Vítimas de crimes de ódio na Alemanha mudam hábitos e planejam partida
Entidade registra aumento de ataques a não alemães após crime instigar protestos xenófobos
Os irmãos Uwe, 53, e Lars Ariel Dziuballa, 47, já estavam acostumados com ataques de neonazistas ao Schalom, restaurante judaico que administram em Chemnitz (leste da Alemanha). Em 18 anos, gastaram cerca de €40 mil (R$ 173 mil) repondo mesas, placas e holofotes, além de acumular cartas com frases como “judaísmo não é religião, é crime”.
Houve também a ocasião em que uma cabeça de porco talhada com uma estrela de Davi (o consumo de carne suína é proscrito pela Torá) foi deixada na porta.
Mas, desta vez, foi diferente. No rescaldo de um protesto anti-imigração que reuniu entre 6.000 e 8.000 pessoas no centro da cidade, um grupo de 12 percorreu o quilômetro que separa o ponto de encontro dos manifestantes do restaurante e, sob gritos de “saiam da Alemanha, judeus sujos!”, começou a atirar pedras, barras de ferro e garrafas na direção da casa. Um dos objetos acertou o ombro de Uwe, que saíra à calçada depois de ouvir o que pareciam ser tiros.
“Pela primeira vez, senti medo. Por causa disso, deixei de sair de casa de quipá [o chapéu usado pelos judeus] e, quando estou andando na rua, presto muita atenção ao que acontece na minha frente e atrás de mim”, afirma.
Localidade de 247 mil habitantes cujo nome era cidade de Karl Marx no período em que integrou a Alemanha Oriental, Chemnitz foi parar no noticiário no fim de agosto.
Ao redor de um busto monumental do ideólogo comunista, um coro de milhares — composto por neonazistas e hooligans de carreira mas também por cidadãos sem filiação com grupos extremistas— entoou por alguns dias palavras de ordem contra a política de acolhimento de refugiados da chanceler Angela Merkel, que só em 2015 abriu as portas para 1,1 milhão de estrangeiros.
Grupos isolados perseguiram, insultaram e atacaram quem não parecesse alemão. Houve também grandes atos em favor dos imigrantes.
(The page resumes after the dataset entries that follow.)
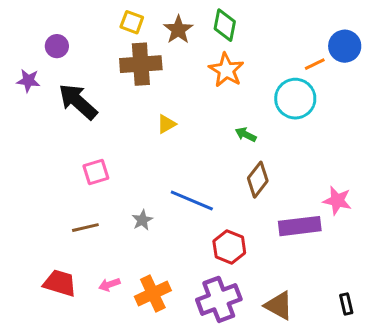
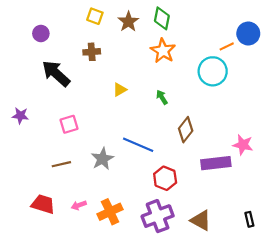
brown cross: (141, 64) -> (92, 52), moved, size x0.6
purple star: (28, 81) -> (20, 116), moved
green arrow: (246, 135) -> (162, 97), moved, turned 32
gray star: (142, 220) -> (102, 159), size x1.5

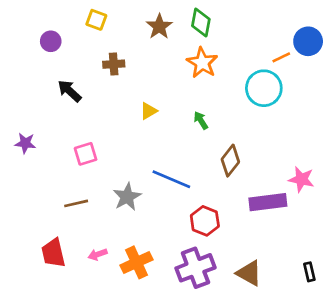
yellow square: (95, 16) -> (96, 20), moved
black arrow: (56, 73) -> (69, 91), size x0.7
red trapezoid: (43, 204) -> (53, 253), turned -120

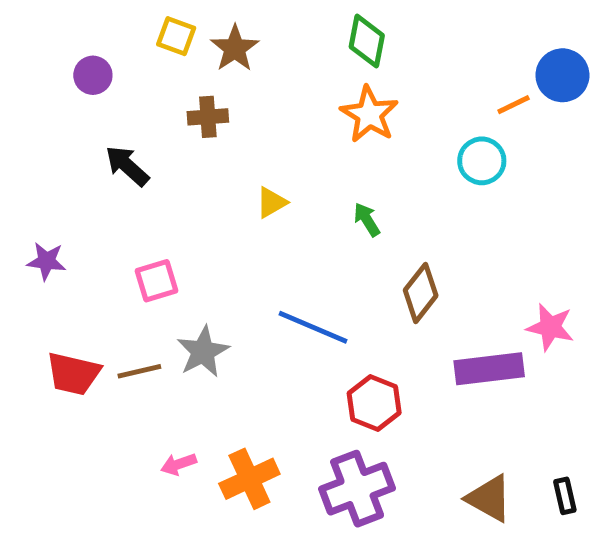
brown star: (159, 27) -> (235, 48), moved
cyan circle: (264, 88) -> (482, 161), size x0.7
gray star: (127, 197) -> (203, 352), moved
red trapezoid: (53, 253) -> (73, 374), moved, turned -64
brown triangle: (249, 273) -> (489, 498), moved

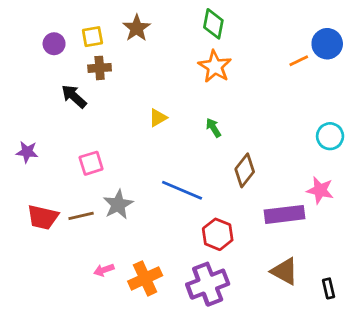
yellow square: (176, 36) -> (92, 37), moved, turned -30
brown cross: (208, 117) -> (100, 68), moved
cyan circle: (482, 161) -> (330, 136), moved
brown triangle: (489, 498) -> (285, 271), moved

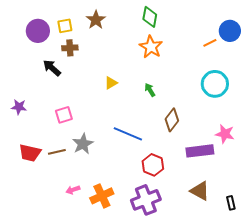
purple circle: (54, 44) -> (38, 31), size x1.5
cyan circle: (330, 136) -> (215, 84), moved, size x1.4

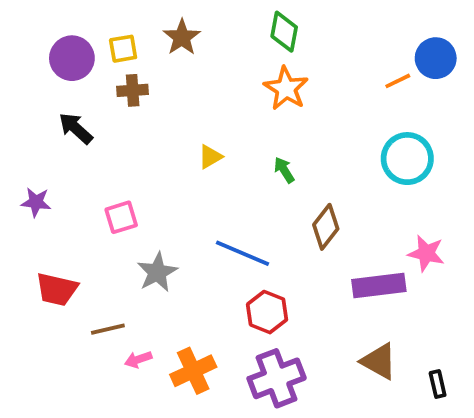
black arrow: (52, 68) -> (76, 128), moved
brown line: (57, 152) -> (108, 329), moved
red hexagon: (153, 165) -> (267, 312), moved

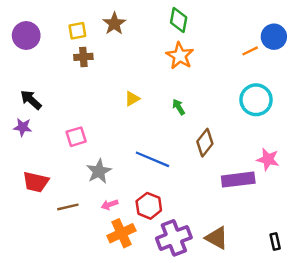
purple circle: (72, 58) -> (26, 35), moved
black arrow: (76, 128) -> (31, 100), moved
red hexagon: (267, 312) -> (149, 206), moved
pink arrow: (138, 359) -> (110, 205), moved
brown triangle: (379, 361) -> (217, 238), moved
A pequena convulsão social teve por gatilho o esfaqueamento e morte do carpinteiro alemão Daniel Hillig, crime pelo qual foram acusados um sírio e um iraquiano.
Muitas vítimas de crimes de ódio em Chemnitz mudam hábitos e refazem planos. A libanesa Rola Saleh, 40, assistente social em uma organização que auxilia solicitantes de asilo com traduções, trâmites e cursos, está nesse grupo.
Agredida ao filmar com o celular um dos protestos xenófobos, ela já sondou amigos em Hamburgo e Frankfurt sobre a possibilidade de hospedá-la. “Estou preocupada com a eleição estadual de 2019 na Saxônia [onde fica Chemnitz]”, diz, ressaltando o desempenho do partido Alternativa para a Alemanha (AfD), nacionalista e anti-imigrante, nas eleições de 2017 —27% entre saxões, contra 12% no país.
Saleh lamenta o recrudescimento da islamofobia na região, fenômeno segundo ela turbinado pela omissão do poder público. “A cidade não faz nada de concreto para impedir a propagação do ódio. A direita nacionalista diz que os muçulmanos têm muitos filhos, que vão mudar a cultura e implantar a sharia [lei islâmica]. Trata todo estrangeiro como criminoso. Se sofro esse assédio moral, como vou me integrar à comunidade?”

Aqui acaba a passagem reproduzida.